El pez continuó sus evoluciones
y horribles movimientos, hasta que, por fin, se quedó quieto, y en su interior
penetró un rayo de luz. Se hizo una gran claridad, y alguien exclamó:
-¡El soldado de plomo!
El pez había sido pescado,
llevado al mercado y vendido; y, ahora estaba en la cocina, donde la cocinera
lo abría con un gran cuchillo. Cogiendo por el cuerpo con dos dedos el
soldadito, lo llevó a la sala, pues todos querían ver aquel personaje extraño
salido del estómago del pez; pero el soldado de plomo no se sentía nada
orgulloso. Lo pusieron de pie sobre la mesa y -¡qué cosas más raras ocurren a
veces en el mundo!- se encontró en el mismo cuarto de antes, con los mismos
niños y los mismos juguetes sobre la mesa, sin que faltase el soberbio palacio
y la linda bailarina, siempre sosteniéndose sobre la punta del pie y con la
otra pierna al aire. Aquello conmovió a nuestro soldado, y estuvo a punto de
llorar lágrimas de plomo. Pero habría sido poco digno de él. La miró sin decir
palabra.
En éstas, uno de los
chiquillos, cogiendo al soldado, lo tiró a la chimenea, sin motivo alguno;
seguramente la culpa la tuvo el duende de la tabaquera.
El soldado de plomo quedó todo
iluminado y sintió un calor espantoso, aunque no sabía si era debido al fuego o
al amor. Sus colores se habían borrado también, a consecuencia del viaje o por
la pena que sentía; nadie habría podido decirlo. Miró de nuevo a la muchacha,
se encontraron las miradas de los dos, y él sintió que se derretía, pero siguió
firme, arma al hombro. Se abrió la puerta, y una ráfaga de viento se llevó a la
bailarina, que, cual una sílfide, se levantó volando para posarse también en la
chimenea, junto al soldado; se inflamó y desapareció en un instante.
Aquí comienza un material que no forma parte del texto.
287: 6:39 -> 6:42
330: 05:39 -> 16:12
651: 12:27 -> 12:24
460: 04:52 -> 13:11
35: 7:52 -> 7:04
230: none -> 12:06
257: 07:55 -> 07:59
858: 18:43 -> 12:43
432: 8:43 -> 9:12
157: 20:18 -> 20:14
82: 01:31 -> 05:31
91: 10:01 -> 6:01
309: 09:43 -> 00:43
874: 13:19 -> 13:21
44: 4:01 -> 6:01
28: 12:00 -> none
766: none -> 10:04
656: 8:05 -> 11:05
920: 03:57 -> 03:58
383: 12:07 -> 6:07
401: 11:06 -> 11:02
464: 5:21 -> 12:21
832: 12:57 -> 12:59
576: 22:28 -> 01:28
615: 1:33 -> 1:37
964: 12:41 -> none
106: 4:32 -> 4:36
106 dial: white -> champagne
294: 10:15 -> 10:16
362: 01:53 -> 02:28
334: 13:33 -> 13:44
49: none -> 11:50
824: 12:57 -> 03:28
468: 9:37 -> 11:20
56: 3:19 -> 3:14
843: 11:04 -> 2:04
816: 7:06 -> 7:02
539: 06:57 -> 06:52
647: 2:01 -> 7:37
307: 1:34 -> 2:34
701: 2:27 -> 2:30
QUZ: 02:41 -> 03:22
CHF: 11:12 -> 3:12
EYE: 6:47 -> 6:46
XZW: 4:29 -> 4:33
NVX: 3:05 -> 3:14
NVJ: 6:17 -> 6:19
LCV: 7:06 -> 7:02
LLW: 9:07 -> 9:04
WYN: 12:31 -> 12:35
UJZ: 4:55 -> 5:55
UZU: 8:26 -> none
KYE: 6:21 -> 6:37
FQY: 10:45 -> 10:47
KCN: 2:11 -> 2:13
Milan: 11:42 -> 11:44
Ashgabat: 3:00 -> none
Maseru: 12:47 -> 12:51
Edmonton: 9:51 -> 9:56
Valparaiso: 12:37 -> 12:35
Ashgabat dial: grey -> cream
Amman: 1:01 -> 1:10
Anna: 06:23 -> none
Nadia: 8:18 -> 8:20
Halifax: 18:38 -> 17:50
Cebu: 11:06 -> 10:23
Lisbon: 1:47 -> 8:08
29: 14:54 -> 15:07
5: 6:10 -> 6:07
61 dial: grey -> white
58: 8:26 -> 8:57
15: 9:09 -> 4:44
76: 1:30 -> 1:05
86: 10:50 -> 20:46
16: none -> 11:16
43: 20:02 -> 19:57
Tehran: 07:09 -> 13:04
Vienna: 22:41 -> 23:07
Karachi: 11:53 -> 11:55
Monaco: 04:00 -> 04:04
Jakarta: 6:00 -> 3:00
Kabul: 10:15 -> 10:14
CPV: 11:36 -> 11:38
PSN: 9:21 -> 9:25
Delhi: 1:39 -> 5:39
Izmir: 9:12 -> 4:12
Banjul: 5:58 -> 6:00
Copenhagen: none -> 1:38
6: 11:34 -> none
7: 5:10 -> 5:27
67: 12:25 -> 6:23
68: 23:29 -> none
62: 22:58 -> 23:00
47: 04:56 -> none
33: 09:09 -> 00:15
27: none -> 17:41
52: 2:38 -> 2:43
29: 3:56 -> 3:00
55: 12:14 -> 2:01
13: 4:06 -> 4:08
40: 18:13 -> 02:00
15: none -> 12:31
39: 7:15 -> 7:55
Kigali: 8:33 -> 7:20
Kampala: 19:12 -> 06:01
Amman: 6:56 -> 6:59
A su vez,
el soldadito se fundió, quedando reducido a una pequeña masa informe. Cuando,
al día siguiente, la criada sacó las cenizas de la estufa, no quedaba de él más
que un trocito de plomo en forma de corazón; de la bailarina, en cambio, había
quedado la estrella de oropel, carbonizada y negra.